_TASK TO COMPLETE:_
Give the number of lines in the data below where the word "required" appears, and nothing besides.

_RECORD EXTRACTS:_

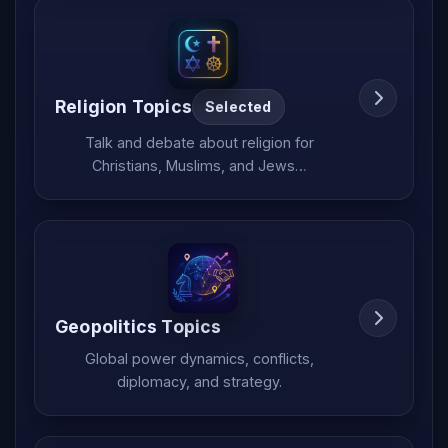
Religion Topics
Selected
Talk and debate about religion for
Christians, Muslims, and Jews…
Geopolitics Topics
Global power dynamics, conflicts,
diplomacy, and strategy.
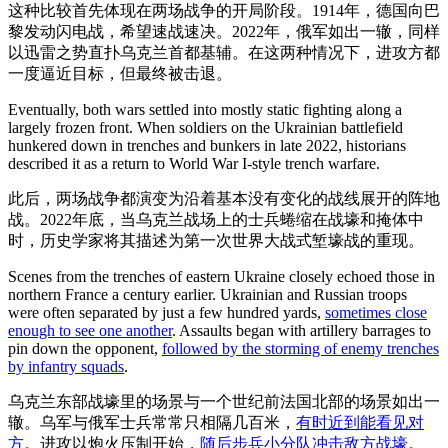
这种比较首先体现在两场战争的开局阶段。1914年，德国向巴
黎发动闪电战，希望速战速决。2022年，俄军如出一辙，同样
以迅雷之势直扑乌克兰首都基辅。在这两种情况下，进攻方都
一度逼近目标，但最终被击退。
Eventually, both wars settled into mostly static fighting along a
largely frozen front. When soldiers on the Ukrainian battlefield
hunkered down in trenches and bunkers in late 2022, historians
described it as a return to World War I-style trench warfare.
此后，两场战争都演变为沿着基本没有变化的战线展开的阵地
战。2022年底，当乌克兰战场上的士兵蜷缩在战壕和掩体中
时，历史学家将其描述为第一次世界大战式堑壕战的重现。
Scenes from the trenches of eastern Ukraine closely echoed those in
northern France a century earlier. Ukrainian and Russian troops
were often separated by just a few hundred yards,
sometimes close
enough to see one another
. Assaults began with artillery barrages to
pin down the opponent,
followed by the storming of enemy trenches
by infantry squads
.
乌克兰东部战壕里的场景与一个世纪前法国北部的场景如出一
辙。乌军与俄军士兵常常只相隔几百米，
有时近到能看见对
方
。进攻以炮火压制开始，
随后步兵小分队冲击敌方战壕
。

--

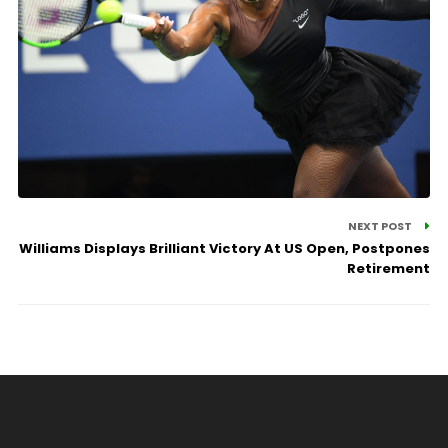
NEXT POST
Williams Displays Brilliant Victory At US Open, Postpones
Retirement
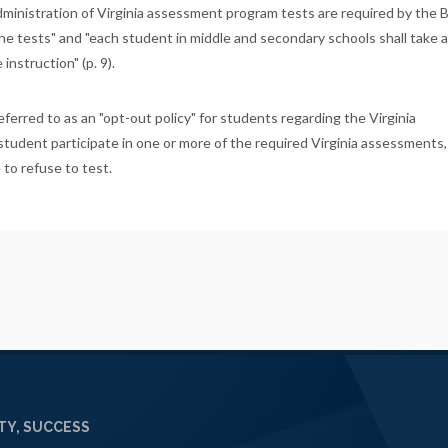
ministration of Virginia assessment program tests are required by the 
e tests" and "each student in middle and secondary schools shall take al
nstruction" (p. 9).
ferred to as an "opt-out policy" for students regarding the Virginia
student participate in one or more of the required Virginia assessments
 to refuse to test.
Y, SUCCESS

_WRITTEN REPLY:_
2